## Exercise directions
Transcribe the stretch of entries below from the line with "Pay Online (24, 530)" through the line with "お問い合わせ (25, 2265)", exactly and with both ends included; leave out all other lines.

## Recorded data
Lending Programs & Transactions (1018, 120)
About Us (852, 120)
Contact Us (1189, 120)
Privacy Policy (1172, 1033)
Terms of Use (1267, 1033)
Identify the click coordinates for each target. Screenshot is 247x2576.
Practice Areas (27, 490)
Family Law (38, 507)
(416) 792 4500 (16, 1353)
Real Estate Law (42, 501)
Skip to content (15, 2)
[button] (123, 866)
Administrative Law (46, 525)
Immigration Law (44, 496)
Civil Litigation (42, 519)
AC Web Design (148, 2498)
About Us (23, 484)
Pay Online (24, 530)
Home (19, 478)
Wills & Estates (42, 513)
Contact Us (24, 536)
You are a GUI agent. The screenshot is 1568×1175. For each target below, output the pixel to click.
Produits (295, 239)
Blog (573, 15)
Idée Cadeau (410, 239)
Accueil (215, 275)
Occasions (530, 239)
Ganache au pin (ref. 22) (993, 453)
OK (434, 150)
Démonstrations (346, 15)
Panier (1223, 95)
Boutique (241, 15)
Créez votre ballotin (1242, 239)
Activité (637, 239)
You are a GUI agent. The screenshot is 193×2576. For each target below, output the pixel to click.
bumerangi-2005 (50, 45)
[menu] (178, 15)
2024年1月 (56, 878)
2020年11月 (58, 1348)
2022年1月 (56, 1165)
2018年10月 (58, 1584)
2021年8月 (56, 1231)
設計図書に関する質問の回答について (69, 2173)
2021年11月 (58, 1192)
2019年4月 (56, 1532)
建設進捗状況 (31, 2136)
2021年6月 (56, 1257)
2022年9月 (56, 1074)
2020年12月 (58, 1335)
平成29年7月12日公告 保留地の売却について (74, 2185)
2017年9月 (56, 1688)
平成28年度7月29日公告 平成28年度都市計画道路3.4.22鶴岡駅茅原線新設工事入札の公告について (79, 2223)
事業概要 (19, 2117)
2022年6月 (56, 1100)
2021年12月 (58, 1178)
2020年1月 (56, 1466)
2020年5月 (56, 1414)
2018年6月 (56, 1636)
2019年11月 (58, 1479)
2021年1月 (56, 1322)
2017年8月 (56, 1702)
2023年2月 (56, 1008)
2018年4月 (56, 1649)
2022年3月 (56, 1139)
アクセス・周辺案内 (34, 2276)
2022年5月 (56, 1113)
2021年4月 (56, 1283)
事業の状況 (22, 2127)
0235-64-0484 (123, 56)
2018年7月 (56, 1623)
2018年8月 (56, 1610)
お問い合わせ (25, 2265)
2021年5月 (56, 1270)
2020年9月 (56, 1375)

## Reply to the exercise
Pay Online (24, 530)
Home (19, 478)
Wills & Estates (42, 513)
Contact Us (24, 536)
You are a GUI agent. The screenshot is 1568×1175. For each target below, output the pixel to click.
Produits (295, 239)
Blog (573, 15)
Idée Cadeau (410, 239)
Accueil (215, 275)
Occasions (530, 239)
Ganache au pin (ref. 22) (993, 453)
OK (434, 150)
Démonstrations (346, 15)
Panier (1223, 95)
Boutique (241, 15)
Créez votre ballotin (1242, 239)
Activité (637, 239)
You are a GUI agent. The screenshot is 193×2576. For each target below, output the pixel to click.
bumerangi-2005 (50, 45)
[menu] (178, 15)
2024年1月 (56, 878)
2020年11月 (58, 1348)
2022年1月 (56, 1165)
2018年10月 (58, 1584)
2021年8月 (56, 1231)
設計図書に関する質問の回答について (69, 2173)
2021年11月 (58, 1192)
2019年4月 (56, 1532)
建設進捗状況 (31, 2136)
2021年6月 (56, 1257)
2022年9月 (56, 1074)
2020年12月 (58, 1335)
平成29年7月12日公告 保留地の売却について (74, 2185)
2017年9月 (56, 1688)
平成28年度7月29日公告 平成28年度都市計画道路3.4.22鶴岡駅茅原線新設工事入札の公告について (79, 2223)
事業概要 (19, 2117)
2022年6月 (56, 1100)
2021年12月 (58, 1178)
2020年1月 (56, 1466)
2020年5月 (56, 1414)
2018年6月 (56, 1636)
2019年11月 (58, 1479)
2021年1月 (56, 1322)
2017年8月 (56, 1702)
2023年2月 (56, 1008)
2018年4月 (56, 1649)
2022年3月 (56, 1139)
アクセス・周辺案内 (34, 2276)
2022年5月 (56, 1113)
2021年4月 (56, 1283)
事業の状況 (22, 2127)
0235-64-0484 (123, 56)
2018年7月 (56, 1623)
2018年8月 (56, 1610)
お問い合わせ (25, 2265)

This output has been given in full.